I know Sutter Keely. At least that’s how I felt reading Tim Tharp‘s novel, The Spectacular Now. Three months ago I didn’t even know The Spectacular Now was a book, but after reading a Television Without Pity article highlighting some of well-received films at Sundance, I found out The Spectacular Now was based on a book. A YA book in fact, that was a National Book Award Finalist! I was obviously immediately intrigued when the article claimed Perks as “so 2012,” coming of age stories basically scream my name. Plus guess who’s starring? Shailene Woodley and Miles Teller! (And according to IMDB Kyle Chandler is in this cast, too?!)  Woodley’s range of roles is impressive to me, and ever since I went to see Sherlock Holmes last year and Teller was in line in front of me at the concession stand I’ve been curious about his career. We’re from the same county, and I was unaware at the time, but the friend I was with filled me. He’s already acted in several different film roles, Rabbit Hole, Footloose, Project X and so the combination of the cast and the basic premise of the story had me terribly intrigued by this book.

I had a literature teacher in college once who told us that most writers are attempting to tell the same story over and over until they finally get it right. Sometimes, when I’m reading I think that I’m looking for the characters or the story that finally explains things I’ve experienced, right. (Of course you’re probably thinking why don’t I just write the story myself? I know, I know.) Every once in a while I come across a piece of work where I feel like the creator has crawled into my life. I wasn’t expecting this with The Spectacular Now but there, sprawled across the pages was a story closely resembling one I knew.

Sutter Keely. He’s a party animal. He’s witty, he’s spontaneous, he’s intelligent but he doesn’t really apply himself in school. In math class, he’s watching a video game in his head so obviously his imagination is on spot but his attention span is short-lived. Sutter makes a good time wherever he goes. He’s all about the music (old crooners like Dean Martin, actually) and driving with the windows down destination unknown. Hiccup? He’s rarely without a cup of whiskey and 7-Up. This doesn’t always end well and his drunken escapades lead him to meet some interesting people along the way. Sutter has a family, they definitely love and care for him but he’s not connected to them, they rarely know what’s going on his head and he doesn’t often share. Sutter will be the first to tell you that he’s not interested in long-range plans, and he’s not particularly concerned about his future.

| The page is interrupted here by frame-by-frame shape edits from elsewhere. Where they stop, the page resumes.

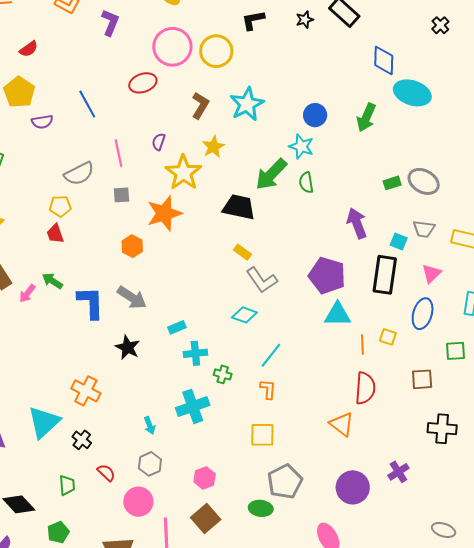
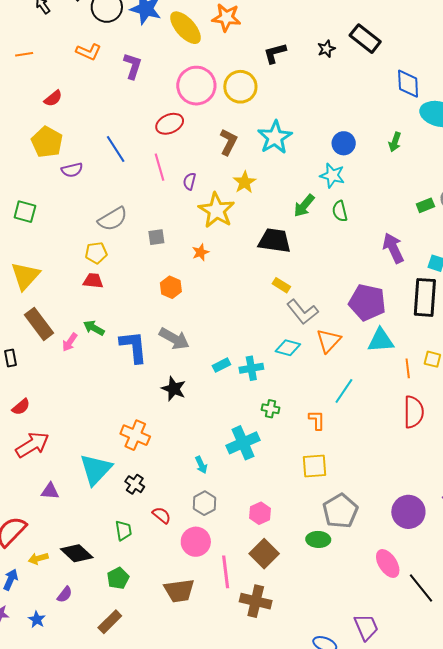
green arrow: (366, 117) -> (395, 142), size x0.7
pink line: (119, 153) -> (159, 167), moved
green arrow: (271, 174) -> (304, 206), size x0.7
orange star: (164, 213) -> (200, 252), size x0.5
red trapezoid: (55, 234) -> (93, 281), turned 120
cyan cross: (195, 353) -> (251, 368), moved
cyan line: (271, 355) -> (344, 391), moved
orange triangle: (342, 424) -> (328, 341), moved, turned 40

Sure he’s completely scattered, and his ambitions could use some strengthening, but Sutter Keely has a really good heart. He most often chooses the path of kindness, even if it won’t benefit him when faced with a decision.

I know I’m being tremendously vague here, but I want you to meet these characters on your own without all of my opinions influencing the read. I’m not sure how I went so long without reading it, or even hearing about it but I HIGHLY recommend this one. The narrative was refreshing. Even though I read books with the voice of a teenage male fairly often, The Spectacular Now felt different. It felt seriously authentic, vulnerable, real. (Also, I’ll clue you in that for as loveable and maybe even endearing Suter can be, primarily because of his charm – he can just as easily be incredibly frustrating and make you want to shake his shoulders a little.) This is the first Tim Tharp book I’ve read, but I enjoyed it and will most likely read more of his work. He had me laughing, and my heart twisting. I wanted to go for a ride with Sutter, (preferably when he’s not under the influence.) I wanted to chat with him about life, and really I wanted to give him a hug. I’ve tweeted several times trying to find others who’ve read this story, and apparently none of my friends have read it yet. So, now I’m turning to you: have you already been on the journey with Sutter in The Spectacular Now? Are you anticipating the film? (I can’t wait to see the transition from page to screen!) If you haven’t read it yet, but you end up doing so after reading this post come back and share your thoughts!